The Brothers Solomon

Walking into a movie starring two current cast members of “Saturday Night Live” about socially awkward idiots is always a dicey proposition. Visions of Night at the Roxbury or other painfully unfunny SNL generated films may drop your expectations for The Brothers Solomon. That’s fine. Your low expectations will be easily met and this not-great but good enough comedy will generate some laughs with its lame-brained central characters.
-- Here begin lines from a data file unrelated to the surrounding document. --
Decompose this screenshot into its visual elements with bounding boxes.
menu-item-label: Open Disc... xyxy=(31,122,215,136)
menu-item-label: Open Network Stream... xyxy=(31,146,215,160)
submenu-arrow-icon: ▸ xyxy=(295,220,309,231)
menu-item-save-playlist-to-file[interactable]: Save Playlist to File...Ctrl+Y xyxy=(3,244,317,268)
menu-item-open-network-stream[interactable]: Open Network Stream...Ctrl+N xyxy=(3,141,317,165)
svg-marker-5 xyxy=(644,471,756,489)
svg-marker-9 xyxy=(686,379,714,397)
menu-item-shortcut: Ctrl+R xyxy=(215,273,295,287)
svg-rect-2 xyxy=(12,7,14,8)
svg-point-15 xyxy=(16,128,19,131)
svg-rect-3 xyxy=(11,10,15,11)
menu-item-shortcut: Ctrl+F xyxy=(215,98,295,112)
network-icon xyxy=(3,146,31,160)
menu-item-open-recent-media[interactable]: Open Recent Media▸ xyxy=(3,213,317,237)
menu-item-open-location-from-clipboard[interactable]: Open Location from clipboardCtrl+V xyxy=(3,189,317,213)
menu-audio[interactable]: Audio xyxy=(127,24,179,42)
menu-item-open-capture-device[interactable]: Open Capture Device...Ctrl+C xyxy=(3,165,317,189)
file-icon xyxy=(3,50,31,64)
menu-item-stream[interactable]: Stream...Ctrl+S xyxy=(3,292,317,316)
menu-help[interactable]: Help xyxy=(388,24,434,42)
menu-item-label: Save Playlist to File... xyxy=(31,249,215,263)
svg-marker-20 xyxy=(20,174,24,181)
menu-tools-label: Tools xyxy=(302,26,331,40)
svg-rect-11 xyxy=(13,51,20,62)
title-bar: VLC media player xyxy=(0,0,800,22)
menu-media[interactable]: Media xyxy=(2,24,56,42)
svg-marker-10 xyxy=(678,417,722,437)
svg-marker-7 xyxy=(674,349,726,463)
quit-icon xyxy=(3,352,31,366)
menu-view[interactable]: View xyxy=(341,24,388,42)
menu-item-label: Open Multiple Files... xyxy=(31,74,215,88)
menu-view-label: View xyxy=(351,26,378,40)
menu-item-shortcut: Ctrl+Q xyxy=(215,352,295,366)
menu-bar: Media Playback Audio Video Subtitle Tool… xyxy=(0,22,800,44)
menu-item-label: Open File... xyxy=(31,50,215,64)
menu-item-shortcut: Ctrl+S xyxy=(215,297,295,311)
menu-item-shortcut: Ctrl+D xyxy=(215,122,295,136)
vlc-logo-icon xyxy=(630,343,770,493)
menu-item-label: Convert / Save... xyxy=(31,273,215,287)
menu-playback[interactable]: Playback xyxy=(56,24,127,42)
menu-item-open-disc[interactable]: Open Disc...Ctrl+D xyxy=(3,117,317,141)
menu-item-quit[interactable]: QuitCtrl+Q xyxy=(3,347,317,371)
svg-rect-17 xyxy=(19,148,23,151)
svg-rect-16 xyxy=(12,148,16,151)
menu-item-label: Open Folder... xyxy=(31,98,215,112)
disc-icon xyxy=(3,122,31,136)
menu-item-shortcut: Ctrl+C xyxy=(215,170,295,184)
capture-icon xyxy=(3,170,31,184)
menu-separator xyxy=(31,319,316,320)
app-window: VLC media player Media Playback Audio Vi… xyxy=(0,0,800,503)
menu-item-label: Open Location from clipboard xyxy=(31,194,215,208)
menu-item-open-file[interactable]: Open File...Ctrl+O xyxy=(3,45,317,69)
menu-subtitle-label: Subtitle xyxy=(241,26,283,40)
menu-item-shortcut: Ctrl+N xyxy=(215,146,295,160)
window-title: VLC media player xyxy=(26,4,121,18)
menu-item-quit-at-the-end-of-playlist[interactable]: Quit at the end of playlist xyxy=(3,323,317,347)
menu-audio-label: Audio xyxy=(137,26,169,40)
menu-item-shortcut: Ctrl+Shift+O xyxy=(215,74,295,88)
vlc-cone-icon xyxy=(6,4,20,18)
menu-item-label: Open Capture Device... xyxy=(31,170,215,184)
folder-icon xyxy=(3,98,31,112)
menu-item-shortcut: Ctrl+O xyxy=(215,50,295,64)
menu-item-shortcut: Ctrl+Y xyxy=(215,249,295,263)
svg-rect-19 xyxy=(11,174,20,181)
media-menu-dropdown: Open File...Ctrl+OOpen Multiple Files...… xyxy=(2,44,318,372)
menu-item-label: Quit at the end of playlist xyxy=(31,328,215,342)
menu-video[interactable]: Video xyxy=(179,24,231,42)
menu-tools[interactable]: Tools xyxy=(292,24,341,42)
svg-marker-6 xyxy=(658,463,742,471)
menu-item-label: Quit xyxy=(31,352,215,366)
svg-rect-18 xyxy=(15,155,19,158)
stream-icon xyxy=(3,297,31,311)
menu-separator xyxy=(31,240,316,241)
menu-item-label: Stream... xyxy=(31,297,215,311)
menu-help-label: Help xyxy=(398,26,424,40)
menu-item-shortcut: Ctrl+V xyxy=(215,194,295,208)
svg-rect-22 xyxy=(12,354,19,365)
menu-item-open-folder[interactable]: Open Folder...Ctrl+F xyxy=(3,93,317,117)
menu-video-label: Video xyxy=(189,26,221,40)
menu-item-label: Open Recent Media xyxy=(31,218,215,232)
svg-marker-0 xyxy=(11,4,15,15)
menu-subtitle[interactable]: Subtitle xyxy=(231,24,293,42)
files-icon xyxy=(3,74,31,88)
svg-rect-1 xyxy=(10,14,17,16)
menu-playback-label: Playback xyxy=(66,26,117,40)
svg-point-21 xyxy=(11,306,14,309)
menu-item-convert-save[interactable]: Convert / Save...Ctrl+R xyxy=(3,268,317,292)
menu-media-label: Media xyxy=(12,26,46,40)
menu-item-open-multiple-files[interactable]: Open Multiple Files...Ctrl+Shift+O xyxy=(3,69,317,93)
SNL mainstay Will Forte, who also wrote the script, stars with Will Arnett as Dean and John Solomon (flip around the order of their first names and say them quick and you might start humming “The Little Old Lady From Pasadena”), two brothers and roommates in their 30’s. Although unfailingly friendly and optimistic, they suffered from a home school education in the Arctic at the hands of their father (Lee Majors.) In most human contact, but especially in their attempted relationships with women, the brothers are borderline retarded. Dean starts a blind date by kissing the woman’s father on the lips; John pays for women’s groceries and can’t figure why that comes across as creepy.

After their beloved father falls into a coma, the brothers decide that making a baby will help bring him out. Because traditional dating doesn’t seem to be working (John proposes to “The Office’s” Jenna Fischer about ten minutes into their first date), they post a Craigslist ad looking for someone to make a baby. The ad is quickly answered by Janine (SNLer Kristen Wiig) who is looking for $12,000 to do the deed. Her on-again off-again foul mouthed boyfriend (Chi McBride) is not sure about this, but things move forward.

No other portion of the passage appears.